Como tenho má memória, tendo a associar eventos históricos a acontecimentos marcantes da minha vida pessoal. É assim que funciona a minha linha do tempo: nunca me esqueço que o Acordo de Paris foi selado em 12 de Dezembro de 2015 porque o meu filho mais novo completou um ano nesse dia. Nessa altura, quando quase 200 países concordaram em tentar limitar a subida da temperatura global a 1,5 graus Celsius – limite que já começámos a ultrapassar –, ainda estávamos a começar a falar da associação entre clima e saúde.
E como é que eu me lembro disso? Porque tive a oportunidade de entrevistar Christiana Figueres, a diplomata porto-riquenha que liderou as negociações do famoso acordo, semanas antes da Cimeira do Clima das Nações Unidas em Paris (COP21). A entrevista gravitou à volta dessa relação que, finalmente, se torna cada vez mais óbvia: o ambiente que nos rodeia condiciona profundamente a saúde e o bem-estar das pessoas.
"Um novo acordo universal sobre as alterações climáticas trará inúmeros benefícios para a saúde, mas não precisamos de esperar por Paris: agir em relação às alterações climáticas e optar por um desenvolvimento sustentável tem benefícios muito claros para a saúde pública", dizia-me Christiana Figueres em 2015.
Passada quase uma década, o Conselho Português de Saúde e Ambiente (CPSA) envida esforços para que o binómio clima-saúde não seja esquecido no nosso país. O observatório científico criado pelo CPSA apresenta esta quinta-feira, em Lisboa, um relatório com cerca de 200 páginas que mapeia as fragilidades, os riscos e as oportunidades que Portugal apresenta nos diferentes domínios em que a saúde humana se entrelaça com a saúde ambiental e animal (estas três esferas sobrepõem-se e formam, de facto, "uma só saúde").

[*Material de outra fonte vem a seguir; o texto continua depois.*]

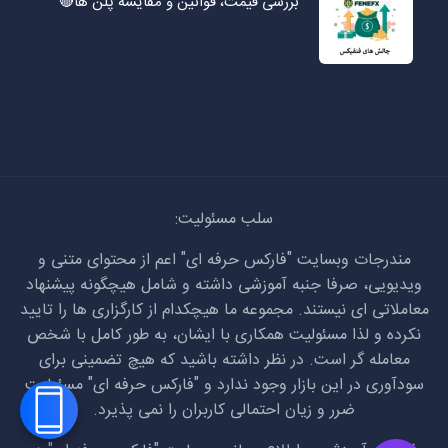
بررسی قیمت، قوانین و مقایسه پلن ها🔴
سلب مسئولیت:
مندرجات وبسایت "فارکس حرفه ای" اعم از محتوای متنی و
ویدیویی، صرفا جنبه آموزشی داشته و شامل هیچگونه پیشنهاد
معاملاتی ای نیستند. مجموعه ما هیچکدام از کارگزاری ها را تایید
نکرده و لذا مسئولیت همکاری با ایشان، به طور کامل با شخص
معامله گر است. در نظر داشته باشید که هیچ تضمینی برای
سودآوری در این بازار وجود ندارد و "فارکس حرفه ای" مسئولیت
ضرر و زیان احتمالی کاربران را نمی پذیرد.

O relatório reitera que é urgente ter em mente a crise climática não só quando se tomam decisões no ministério da Saúde (e noutras tutelas), mas também quando pensamos as políticas públicas nacionais e locais, a formação dos profissionais de saúde e a gestão de hospitais e unidades de cuidados primários (estruturas que são, elas mesmas, responsáveis por uma fatia considerável de emissões de gases com efeito de estufa).
Apesar de os factores ambientais serem responsáveis por uma em cada quatro mortes no planeta, segundo a Organização Mundial da Saúde, o documento do CPSA sugere que Portugal não está preparado para enfrentar os efeitos da crise climática. É preciso capacitar o sistema de saúde para planear respostas para uma nova pandemia, para as doenças e os problemas que a crise climática amplifica e, por fim, para catástrofes.
Os fenómenos climáticos extremos, como ondas de calor ou grandes fogos florestais, já estão a ocorrer com cada vez maior frequência e intensidade – enquanto escrevo estas linhas, aliás, as chamas consomem parte da Califórnia e já causaram cinco mortes. A mudança do clima exige respostas robustas do sistema de saúde que devem ser planificadas à luz de uma nova realidade, defende o CPSA. A crise climática é também uma emergência de saúde pública.
O ano passado foi o mais quente das nossas vidas. Em 2024, foram registados 219 fenómenos extremos. O Observatório Mundial da Água calcula que os extremos climáticos mataram 8700 pessoas no planeta. Estima-se que as alterações climáticas tenham acrescentado 41 dias de calor perigoso ao calendário da humanidade. Em Portugal, especificamente, foram 20 dias. Testemunhámos duas ondas de calor. Eu poderia continuar, mas não quero que este texto termine num tom pessimista.
Quando estivermos em 2035 e eu olhar para trás, quero muito poder associar 2025 ao ano em a 30.ª Cimeira do Clima – agendada para Novembro em Belém, no Brasil – abriu caminho para uma redução drástica da queima de combustíveis fósseis. Se um acordo inaudito, com consequências reais, tiver lugar no país onde nasci, isto será suficiente para este ano ficar gravado na minha memória.